Sorry, rant over, I just saw something on TV that brought the topic up all over again


----------



## RNprepper (Apr 5, 2014)

I agree, but it sure can be hard to do. I think besides physical fitness, learning to eat simply (home cooked from whole foods vs. prepared foods) is huge. Also to keep learning new skills and adding layers to redundancy (like multiple ways to cook, purify water, transportation, etc.) I also have orthopedic issues from old injuries, and found that losing a good deal of weight made a really big difference in pain and the ability to perform tasks. Those of us "past our prime" have to make do with what we have, but hopefully we become more creative in finding ways to "work smarter, not harder."


----------



## BagLady (Feb 3, 2014)

That's a good point. I was walking 2 miles a day. The weather plays hell with that here, but even tho I don't do it as often, I can still hoof it if I need to, for several miles.
It also helps that we have horses to pack anything we need, and ride if we want to.
But, since we plan on staying put, that would only come into play as an absolute "have to" situation.
We're used to camping, so I think we can handle the sanitation issues.


----------



## Ragnarök (Aug 4, 2014)

mental preparation is the most valuable.


----------



## Ragnarök (Aug 4, 2014)

physical is second but still very important


----------



## TacticalCanuck (Aug 5, 2014)

I strap on my ghb and go for a long walk though various terrain includimg rocky old river beds, hills and bush. Try to once a week. My plan would always be to get home with my family where we make preparations as seen fit for the situation.


----------



## Prepadoodle (May 28, 2013)

I have suggested that people strap on their full bug out gear, walk 4 miles, then see if they can jog another mile on top of it.

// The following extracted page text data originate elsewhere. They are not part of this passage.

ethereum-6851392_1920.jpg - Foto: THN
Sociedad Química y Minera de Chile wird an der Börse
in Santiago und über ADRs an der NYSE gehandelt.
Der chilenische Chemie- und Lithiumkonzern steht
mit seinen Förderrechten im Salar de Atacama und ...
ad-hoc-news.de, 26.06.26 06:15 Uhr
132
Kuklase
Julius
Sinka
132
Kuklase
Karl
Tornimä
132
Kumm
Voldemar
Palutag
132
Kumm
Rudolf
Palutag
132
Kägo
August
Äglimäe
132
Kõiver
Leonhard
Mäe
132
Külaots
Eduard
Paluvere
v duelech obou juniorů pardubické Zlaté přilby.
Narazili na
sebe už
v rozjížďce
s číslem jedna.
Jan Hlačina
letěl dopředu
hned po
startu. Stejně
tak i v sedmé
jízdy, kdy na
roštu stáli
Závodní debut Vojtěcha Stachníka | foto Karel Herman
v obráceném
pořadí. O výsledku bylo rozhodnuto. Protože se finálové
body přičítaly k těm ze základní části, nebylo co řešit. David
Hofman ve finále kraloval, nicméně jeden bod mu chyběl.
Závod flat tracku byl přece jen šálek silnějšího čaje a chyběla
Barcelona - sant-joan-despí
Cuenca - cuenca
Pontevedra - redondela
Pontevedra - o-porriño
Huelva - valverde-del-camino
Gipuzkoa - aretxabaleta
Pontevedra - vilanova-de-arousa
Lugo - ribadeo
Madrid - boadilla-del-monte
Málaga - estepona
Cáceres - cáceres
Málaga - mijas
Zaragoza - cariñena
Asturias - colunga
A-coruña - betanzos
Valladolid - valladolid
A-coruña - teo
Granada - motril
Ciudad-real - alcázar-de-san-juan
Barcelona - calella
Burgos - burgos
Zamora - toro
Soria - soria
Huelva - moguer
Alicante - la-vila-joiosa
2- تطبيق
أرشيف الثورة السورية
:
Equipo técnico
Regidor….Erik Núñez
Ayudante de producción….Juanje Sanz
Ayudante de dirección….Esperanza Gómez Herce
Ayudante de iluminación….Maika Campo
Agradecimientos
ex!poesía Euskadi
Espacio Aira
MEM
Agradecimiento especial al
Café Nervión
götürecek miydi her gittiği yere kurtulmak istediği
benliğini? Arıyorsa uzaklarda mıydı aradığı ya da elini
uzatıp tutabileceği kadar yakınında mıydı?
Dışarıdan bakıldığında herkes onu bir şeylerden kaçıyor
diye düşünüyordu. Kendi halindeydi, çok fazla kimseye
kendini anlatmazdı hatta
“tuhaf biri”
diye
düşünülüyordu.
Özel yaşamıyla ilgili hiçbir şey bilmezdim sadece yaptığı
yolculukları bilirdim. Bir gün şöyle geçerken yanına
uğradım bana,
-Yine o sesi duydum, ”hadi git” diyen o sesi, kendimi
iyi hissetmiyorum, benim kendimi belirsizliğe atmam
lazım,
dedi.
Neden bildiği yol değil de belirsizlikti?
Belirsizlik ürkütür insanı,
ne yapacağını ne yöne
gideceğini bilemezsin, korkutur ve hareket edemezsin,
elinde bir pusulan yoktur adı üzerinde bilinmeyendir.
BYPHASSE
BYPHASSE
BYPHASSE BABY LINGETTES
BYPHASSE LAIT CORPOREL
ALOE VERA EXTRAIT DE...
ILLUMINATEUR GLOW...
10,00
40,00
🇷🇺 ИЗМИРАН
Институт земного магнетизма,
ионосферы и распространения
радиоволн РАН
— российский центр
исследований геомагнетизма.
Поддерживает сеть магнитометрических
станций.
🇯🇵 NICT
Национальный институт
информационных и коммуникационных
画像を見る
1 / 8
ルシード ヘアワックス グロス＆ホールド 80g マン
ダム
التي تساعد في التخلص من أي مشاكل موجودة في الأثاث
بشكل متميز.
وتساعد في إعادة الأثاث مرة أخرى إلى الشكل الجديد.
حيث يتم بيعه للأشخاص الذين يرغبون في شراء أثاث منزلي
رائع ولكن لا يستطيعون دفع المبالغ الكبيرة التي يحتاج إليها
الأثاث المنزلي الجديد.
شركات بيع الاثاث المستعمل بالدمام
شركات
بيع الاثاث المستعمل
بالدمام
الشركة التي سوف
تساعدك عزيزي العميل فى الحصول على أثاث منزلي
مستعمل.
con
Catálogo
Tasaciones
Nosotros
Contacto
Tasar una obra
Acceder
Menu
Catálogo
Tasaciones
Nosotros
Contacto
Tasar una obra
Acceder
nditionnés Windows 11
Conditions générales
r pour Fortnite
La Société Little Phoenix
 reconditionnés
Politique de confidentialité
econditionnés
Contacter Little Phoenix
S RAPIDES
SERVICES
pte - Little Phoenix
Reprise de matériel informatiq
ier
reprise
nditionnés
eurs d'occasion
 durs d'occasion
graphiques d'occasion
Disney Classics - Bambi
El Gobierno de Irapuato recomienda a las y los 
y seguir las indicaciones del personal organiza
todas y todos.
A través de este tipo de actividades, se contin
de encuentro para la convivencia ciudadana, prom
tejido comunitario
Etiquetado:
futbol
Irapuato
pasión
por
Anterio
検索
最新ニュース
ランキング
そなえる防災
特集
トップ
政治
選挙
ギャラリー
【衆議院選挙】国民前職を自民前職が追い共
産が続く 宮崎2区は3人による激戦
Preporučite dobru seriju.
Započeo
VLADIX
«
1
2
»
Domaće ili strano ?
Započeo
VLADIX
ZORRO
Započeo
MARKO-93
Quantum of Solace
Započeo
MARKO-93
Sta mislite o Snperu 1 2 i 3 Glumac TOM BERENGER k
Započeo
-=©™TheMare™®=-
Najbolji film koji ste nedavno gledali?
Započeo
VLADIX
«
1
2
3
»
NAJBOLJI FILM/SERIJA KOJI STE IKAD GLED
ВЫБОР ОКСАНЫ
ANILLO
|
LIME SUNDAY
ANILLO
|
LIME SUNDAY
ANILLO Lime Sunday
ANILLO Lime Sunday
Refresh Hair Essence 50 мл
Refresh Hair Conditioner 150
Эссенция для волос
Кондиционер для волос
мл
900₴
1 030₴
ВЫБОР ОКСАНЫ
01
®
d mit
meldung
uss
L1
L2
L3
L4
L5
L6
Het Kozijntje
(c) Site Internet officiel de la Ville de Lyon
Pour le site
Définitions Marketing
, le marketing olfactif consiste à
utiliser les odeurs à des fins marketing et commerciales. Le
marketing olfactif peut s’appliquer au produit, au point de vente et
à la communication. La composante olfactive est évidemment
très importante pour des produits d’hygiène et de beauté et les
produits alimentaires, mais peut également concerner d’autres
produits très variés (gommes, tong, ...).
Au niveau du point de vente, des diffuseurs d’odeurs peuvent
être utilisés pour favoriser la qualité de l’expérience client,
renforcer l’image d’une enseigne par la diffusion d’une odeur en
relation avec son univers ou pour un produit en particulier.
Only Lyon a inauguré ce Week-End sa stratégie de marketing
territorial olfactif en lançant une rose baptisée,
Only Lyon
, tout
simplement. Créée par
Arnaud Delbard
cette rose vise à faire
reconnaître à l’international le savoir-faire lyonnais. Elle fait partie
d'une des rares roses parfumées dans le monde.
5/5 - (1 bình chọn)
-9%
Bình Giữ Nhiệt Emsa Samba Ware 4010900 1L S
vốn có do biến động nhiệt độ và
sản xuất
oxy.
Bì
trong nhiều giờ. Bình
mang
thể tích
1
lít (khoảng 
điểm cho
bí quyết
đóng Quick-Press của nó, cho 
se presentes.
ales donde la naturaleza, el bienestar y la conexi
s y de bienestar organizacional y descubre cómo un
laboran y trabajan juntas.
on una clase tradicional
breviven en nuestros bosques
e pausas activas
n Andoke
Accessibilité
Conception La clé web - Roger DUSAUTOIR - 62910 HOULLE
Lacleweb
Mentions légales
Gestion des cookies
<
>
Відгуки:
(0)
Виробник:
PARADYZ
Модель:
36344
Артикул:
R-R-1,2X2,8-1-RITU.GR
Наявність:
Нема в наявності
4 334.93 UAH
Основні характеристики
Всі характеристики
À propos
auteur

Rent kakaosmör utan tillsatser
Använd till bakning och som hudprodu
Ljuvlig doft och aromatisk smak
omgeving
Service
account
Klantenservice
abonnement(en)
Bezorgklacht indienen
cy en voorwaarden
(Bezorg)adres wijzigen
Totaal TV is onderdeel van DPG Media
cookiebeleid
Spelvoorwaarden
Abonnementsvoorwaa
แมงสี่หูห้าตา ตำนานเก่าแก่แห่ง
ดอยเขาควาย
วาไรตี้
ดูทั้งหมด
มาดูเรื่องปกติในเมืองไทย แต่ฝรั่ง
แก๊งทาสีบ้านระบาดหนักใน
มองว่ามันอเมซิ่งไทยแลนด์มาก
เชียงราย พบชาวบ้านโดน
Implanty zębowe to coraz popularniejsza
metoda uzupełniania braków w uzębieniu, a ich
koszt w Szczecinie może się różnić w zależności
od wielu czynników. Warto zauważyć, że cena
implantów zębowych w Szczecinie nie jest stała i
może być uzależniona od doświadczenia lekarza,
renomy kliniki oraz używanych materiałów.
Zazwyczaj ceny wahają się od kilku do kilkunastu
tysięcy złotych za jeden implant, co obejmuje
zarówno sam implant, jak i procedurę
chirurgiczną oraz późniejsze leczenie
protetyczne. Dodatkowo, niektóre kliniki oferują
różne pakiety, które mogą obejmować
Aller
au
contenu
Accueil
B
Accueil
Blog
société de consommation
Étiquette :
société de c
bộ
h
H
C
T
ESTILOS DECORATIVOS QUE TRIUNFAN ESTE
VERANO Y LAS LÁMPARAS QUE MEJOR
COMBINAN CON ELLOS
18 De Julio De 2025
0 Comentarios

If you can't do this, you have a problem.

Packing too much gear is easy to remedy... you can always lighten the load and press on.

If you're carrying 60 pounds of excess blubber, well... no easy solution there. <shrug>


----------



## Big Country1 (Feb 10, 2014)

I have old sports injury, from playing football back in highschool. Since then i have put on some weight. I realized that all the preparations in the world would not help if my body cant handle it. So i have been working on it. It is difficult but i have been doing more than i thought i would have been able too. Losing 56 pounds (so far) has helped alot with the pain. And i am actually impressed with the amount of physical activity that i am now able too do.


----------



## adian (Oct 28, 2014)

Big Country1 said:


> I have old sports injury, from playing football back in highschool. Since then i have put on some weight. I realized that all the preparations in the world would not help if my body cant handle it. So i have been working on it. It is difficult but i have been doing more than i thought i would have been able too. Losing 56 pounds (so far) has helped alot with the pain. And i am actually impressed with the amount of physical activity that i am now able too do.


Congrats on the loss! That's motivational right there!

Most people don't realize how just losing 10-20 pounds makes a huge difference in how they feel and perform. But also in a world where we aren't as clean, our immune systems are stronger, we handle stress better and we just feel better overall.


----------



## TG (Jul 28, 2014)

We covered physical preparedness many times in this forum


----------



## Maine-Marine (Mar 7, 2014)

I doubt we will go from zero to MARINE CORPS fitness ready.. I doubt it will happen that fast... And frankly unless we are facing the UN.. I am not going to be hauling 3 kids and a 75 pound pack.

fitness is important..it is not the MOST important... I would rather be over weight and have lots of food and other preps then be superman fit.


----------



## adian (Oct 28, 2014)

I just think it is a part of prep that a lot of people leave out.


----------



## TG (Jul 28, 2014)

Physical fitness should be prep #1


----------



## Dinah (Sep 22, 2014)

I did not think of preparing myself physically until I saw it on this website. I am what I am...I don't think at age 60 I am going to move mountains getting more fit.


----------



## Slippy (Nov 14, 2013)

TorontoGal said:


> Physical fitness should be prep #1


My 80+ year old mother and a well oiled M4 will stop a cross fit superstar everytime.


----------



## Jeep (Aug 5, 2014)

I love her


----------



## Slippy (Nov 14, 2013)

Jeep said:


> I love her


Guns don't bother Mom but the last time I tried to move her to live with us, she asked me how many snakes I had seen. I told her quite a few and she said she was fine where she was. But she said if she falls down the stairs and breaks her hip, it would be my fault so she's calling me.

I can't wait til I'm real old and can say what I want...


----------



## Dinah (Sep 22, 2014)

Thank you Slippy ... I feel better.


----------